Item 8.01 Other Events.

On September 26, 2022, Lumen Technologies, Inc. ("Lumen" or the "Company") announced that it and its indirect, wholly-owned subsidiaries Embarq Florida, Inc. ("Embarq Florida") and Qwest Capital Funding, Inc. ("QCF") commenced cash tender offers (the "Offers"), pursuant to which (i) Lumen has offered to purchase any and all of its outstanding 6.750% Senior Notes, Series W, due 2023 (the "Series W Notes"), 7.500% Senior Notes, Series Y, due 2024 (the "Series Y Notes"), 5.625% Senior Notes, Series X, due 2025, 7.200% Senior Notes, Series D, due 2025, 5.125% Senior Notes due 2026, 6.875% Debentures, Series G, due 2028 and 5.375% Senior Notes due 2029; (ii) Embarq Florida has offered to purchase any and all of its outstanding 7.125% Senior Notes due 2023 (the "2023 Notes") and 8.375% Senior Notes due 2025 (the "2025 Notes" and together with the 2023 Notes, the "Embarq Florida Notes"); and (iii) QCF has offered to purchase any and all of its outstanding 6.875% Senior Notes due 2028 and 7.750% Senior Notes due 2031.

The Offers are made upon the terms and subject to the conditions set forth in the Offer to Purchase, including the related Notice of Guaranteed Delivery, dated as of September 26, 2022. The Offers will expire at 5:00 p.m., New York City time, on September 30, 2022, unless extended or earlier terminated by Lumen, Embarq Florida or QCF, as applicable.


Concurrently with the commencement of the Offers, (i) Embarq Florida intends to
issue notices to redeem any of the Embarq Florida Notes that remain outstanding
as of the redemption date at par, plus accrued and unpaid interest, and
(ii) Lumen intends to issue notices to redeem, subject to the completion of a
divestiture transaction (discussed in the press release filed on Exhibit 99.1 to
this Current Report on Form
8-K),
any of its Series W Notes and Series Y Notes that remain outstanding as of the
redemption date at a redemption price equal to the greater of par or par plus
the "make-whole" premium set forth in the terms of such Notes, plus accrued and
unpaid interest.

A copy of the Company's press release announcing the commencement of the Offers is attached herewith as Exhibit 99.1 and is incorporated herein by reference.
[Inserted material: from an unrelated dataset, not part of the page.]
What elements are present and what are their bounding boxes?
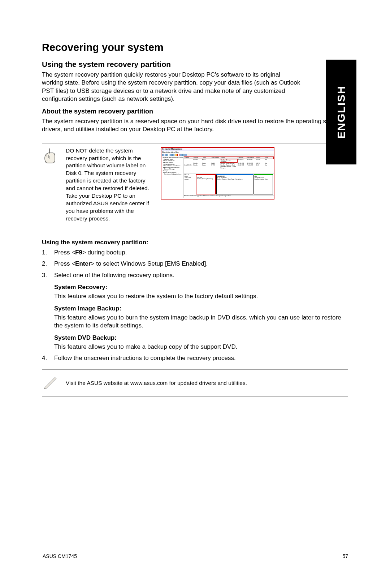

Neither this Current Report on Form
8-K
nor anything contained herein is a notice of redemption for the Embarq Florida
Notes, the Series W Notes or the Series Y Notes, or any other debt securities
under the applicable indentures governing such debt securities.


Item 9.01 Financial Statements and Exhibits.





  (d)  Exhibits:




Exhibit
  No.     Description

99.1        Press Release dated September 26, 2022 announcing Offers.

104       Cover page formatted in Inline XBRL and contained in Exhibit 101.